Best Practices for Version Control

Source code version control systems have been around for decades, but sometimes I suspect people are using them just because everybody else is, or because their manager told them to do so, or because it’s company policy. Although most people will agree that using version control is a prerequisite for any serious software project, many programmers only utilize a small percentage of the possibilities and advantages such systems can provide.

Here are some of my thoughts on what I consider best practices for using version control systems. In short, they can be described with seven basic sentences:

  1. Put everything under version control.
  2. Create sandbox home folders.
  3. Use a common project structure and naming convention.
  4. Commit often and in logical chunks.
  5. Write meaningful commit messages.
  6. Do all file operations in the version control system.
  7. Set up change notifications.

These recommendations are based on my own experience and preferences with using CVS and Subversion over the years, but the principles should easily transfer to other systems as well.

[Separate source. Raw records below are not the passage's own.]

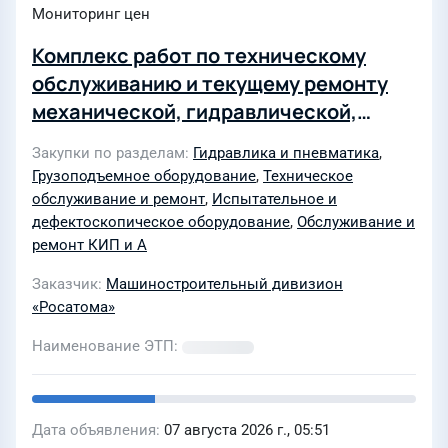
Мониторинг цен
Комплекс работ по техническому
обслуживанию и текущему ремонту
механической, гидравлической,
пневматической, электрической и
Закупки по разделам
Гидравлика и пневматика
,
электронной частей
Грузоподъемное оборудование
,
Техническое
технологического, подъемно-
обслуживание и ремонт
,
Испытательное и
транспортного и лабораторно-
дефектоскопическое оборудование
,
Обслуживание и
ремонт КИП и А
испытательного оборудования
Заказчик
Машиностроительный дивизион
«Росатома»
Наименование ЭТП
Дата объявления
07 августа 2026 г., 05:51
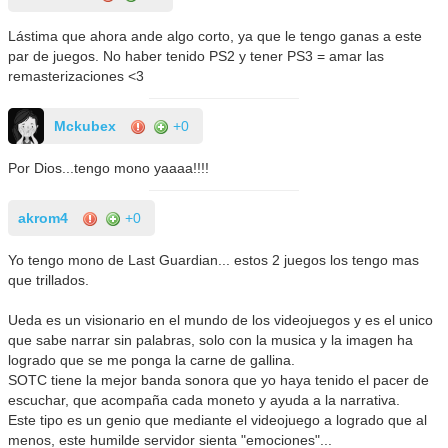
Lástima que ahora ande algo corto, ya que le tengo ganas a este
par de juegos. No haber tenido PS2 y tener PS3 = amar las
remasterizaciones <3
Mckubex
+0
Por Dios...tengo mono yaaaa!!!!
akrom4
+0
Yo tengo mono de Last Guardian... estos 2 juegos los tengo mas
que trillados.
Ueda es un visionario en el mundo de los videojuegos y es el unico
que sabe narrar sin palabras, solo con la musica y la imagen ha
logrado que se me ponga la carne de gallina.
SOTC tiene la mejor banda sonora que yo haya tenido el pacer de
escuchar, que acompaña cada moneto y ayuda a la narrativa.
Este tipo es un genio que mediante el videojuego a logrado que al
menos, este humilde servidor sienta "emociones"...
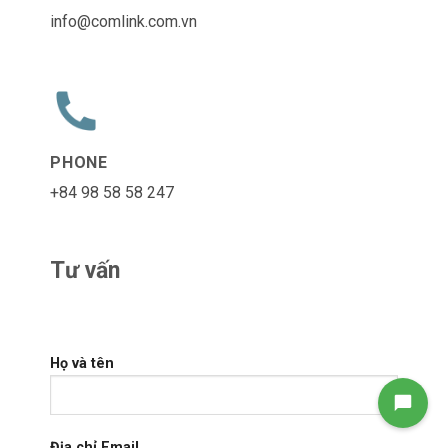
info@comlink.com.vn
PHONE
+84 98 58 58 247
Tư vấn
Họ và tên
Địa chỉ Email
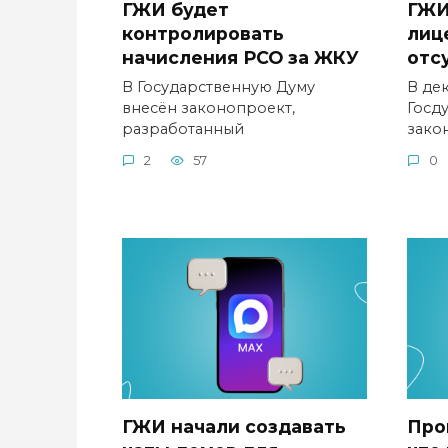
ГЖИ будет
ГЖИ
контролировать
лиц
начисления РСО за ЖКУ
отс
В Государственную Думу
В де
внесён законопроект,
Госд
разработанный
зако
2
57
0
ГЖИ начали создавать
Про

1. Put Everything Under Version Control

Any files associated with any project you are working on that may be of interest to anyone else—or even only to yourself—should be put under version control. Note that this is not limited to source code and files related to the implementation of a project, but also includes documents such as meeting minutes, specifications, architecture and design documents, artwork, configuration files and install scripts. When doing research for a project and gathering information from external resources, I also like to add those to the repository. Some examples are product brochures, protocol specifications, book references and links to company web sites. E-mail correspondence, scans of whiteboard notes or a concept drawing on a napkin are also useful to store for later reference.

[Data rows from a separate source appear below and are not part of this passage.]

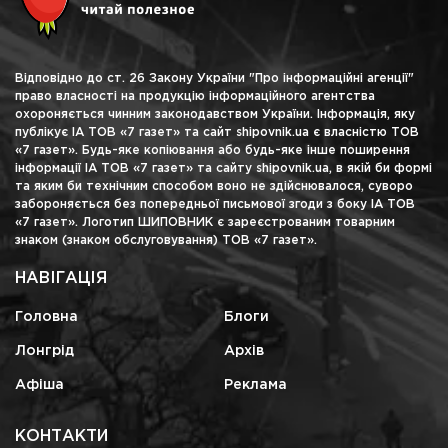
Відповідно до ст. 26 Закону України "Про інформаційні агенції"
право власності на продукцію інформаційного агентства
охороняється чинним законодавством України. Інформація, яку
публікує ІА ТОВ «7 газет» та сайт shipovnik.ua є власністю ТОВ
«7 газет». Будь-яке копіювання або будь-яке інше поширення
інформації ІА ТОВ «7 газет» та сайту shipovnik.ua, в якій би формі
та яким би технічним способом воно не здійснювалося, суворо
забороняється без попередньої письмової згоди з боку ІА ТОВ
«7 газет». Логотип ШИПОВНИК є зареєстрованим товарним
знаком (знаком обслуговування) ТОВ «7 газет».
НАВІГАЦІЯ
Головна
Блоги
Лонгрід
Архів
Афіша
Реклама
КОНТАКТИ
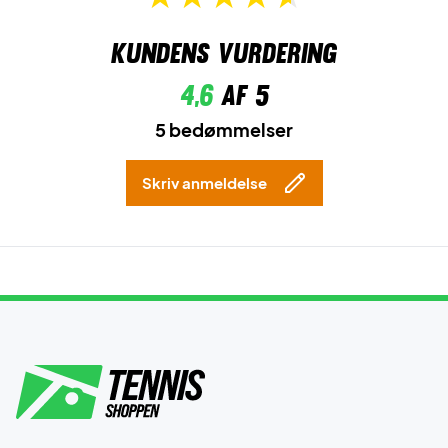
Kundens vurdering
4,6
af 5
5 bedømmelser
Skriv anmeldelse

Although some people think it’s silly to archive files that never change in a version control system, I find great value in having every document related to a project stored in the same place. It makes finding things so much easier—which can save you a lot of time when you don’t have to dig through hundreds of e-mails to locate that specification you got six months ago but didn’t have time to start implementing until now. Also, in the area of software development, there is no such thing as a document that never changes (or at least, there shouldn’t be, because you always remember to update your documentation, right?). If you are working on a project where many documents are produced by non-technical or non-programming people (i.e. people who don’t use version control), consider setting up automatic synchronization between project file shares and the version control repository.

When documentation is kept in a wiki, things might be a bit different. If the wiki itself keeps track of changes—which any decent wiki will do—there may be no need to store this data in a separate system. If your wiki is backed by a database, you may consider putting the database itself under version control, but some people will view this as redundant (after all, you have automated backups of all your databases, right?). I don’t have any preferences on how this should be solved, as long as all documents related to a project is stored on a central server with associated revision history.

For document formats that require processing before being readable, such as DocBook, LyX and LaTeX files, I prefer also committing them in a more readable form, like PDF or HTML. Some may argue this violates the DRY principle, but it also makes the documents easier to read for people who don’t have the required processing tools installed (or who are just lazy). This can be very useful when distributing documents by linking to them directly in the repository (i.e. via HTTP), but do take care to update both versions when making changes to such files—or even better, automate it.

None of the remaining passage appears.